Task G Data Collection System recommendation: Mary Smith

  • Workplan Task G: Develop recommendations for technical systems and infrastructure necessary to facilitate and automate data collection, including implementation (Based on recommendations for comprehensive operational and evaluation data metrics - Workplan Task C.)
  • The BHCH, DMH and 911 State Administrator have been working with the UIC Center of Clinical and Translation Science (CCTS), Technology Services Core (TSC), to design and develop specifications for a Provider Data System to collect aggregated crisis system data on a monthly basis from three sources:
    • 911 PSAP Call Centers
    • 988 Lifeline Crisis and Suicide Call Centers, and
    • Mobile Crisis Response Team (MCRT) Programs (Program 590)
  • We are looking at data that's already collected and what's recommended
    • For 590 providers, each has their own reporting system and they report to DMH. For 988 centers, each has their own reporting system and they report to DMH. So we want there to be a standard reporting system. Whatever system we create or recommend, we want it to be useful for providers.
    • This system only collects aggregate data so not personal health or identifying information is submitted
    • We want to also include indicators that are not being reported on yet - The 911 data elements
    • The 988 and 590 data elements we reviewed today, that are already collected, would be part of this system
  • Timeline
    • The design process has taken 2 to 3 months.
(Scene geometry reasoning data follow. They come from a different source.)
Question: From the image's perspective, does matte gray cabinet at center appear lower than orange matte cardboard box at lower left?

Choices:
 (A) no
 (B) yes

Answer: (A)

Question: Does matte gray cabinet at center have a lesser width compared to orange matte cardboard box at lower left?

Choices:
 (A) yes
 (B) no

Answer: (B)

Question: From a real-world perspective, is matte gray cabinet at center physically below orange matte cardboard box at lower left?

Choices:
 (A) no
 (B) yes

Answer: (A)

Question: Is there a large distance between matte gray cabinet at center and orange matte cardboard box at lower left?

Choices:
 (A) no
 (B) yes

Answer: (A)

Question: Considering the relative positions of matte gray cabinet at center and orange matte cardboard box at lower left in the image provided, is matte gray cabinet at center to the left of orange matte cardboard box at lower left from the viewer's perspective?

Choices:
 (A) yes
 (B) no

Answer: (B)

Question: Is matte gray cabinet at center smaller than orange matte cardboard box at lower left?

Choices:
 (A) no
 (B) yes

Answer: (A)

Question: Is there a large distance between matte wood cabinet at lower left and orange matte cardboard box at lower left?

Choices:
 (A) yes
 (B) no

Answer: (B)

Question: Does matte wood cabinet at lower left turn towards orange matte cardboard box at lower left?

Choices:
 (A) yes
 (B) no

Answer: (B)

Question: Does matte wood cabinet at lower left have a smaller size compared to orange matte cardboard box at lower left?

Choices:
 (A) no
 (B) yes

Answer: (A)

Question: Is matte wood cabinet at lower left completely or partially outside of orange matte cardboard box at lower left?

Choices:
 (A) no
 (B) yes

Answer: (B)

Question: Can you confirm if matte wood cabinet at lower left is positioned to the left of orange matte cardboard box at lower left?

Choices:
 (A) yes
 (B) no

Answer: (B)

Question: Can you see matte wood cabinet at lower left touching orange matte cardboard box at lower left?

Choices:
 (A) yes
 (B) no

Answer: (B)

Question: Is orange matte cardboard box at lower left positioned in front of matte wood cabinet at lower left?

It's almost finished
    • Production is about 3 months for CCTS to work on developing the programming
    • Testing and deployment is about 1.5 - 2 months
    • The timeline for development of this project is dependent upon contract signing date, funding, and resources available at time of the project signing
  • Pete Eckart: This meets a very specific need for the providers, for DMH, and the requirements of the CESSA legislation. So we expect in June that you will all say that we recommend this system will advance within the state. You'll see this again in the draft final report for your review. So with that in mind, does anyone have any questions? No questions.

Next Meetings:

Monday, March 4, 2024 2:00-3:30 pm

Monday, March 18, 2024 2:00-3:30 pm

Public Comment:

None

Adjournment:

Meeting adjourned by Brent Reynolds at 10:25 am.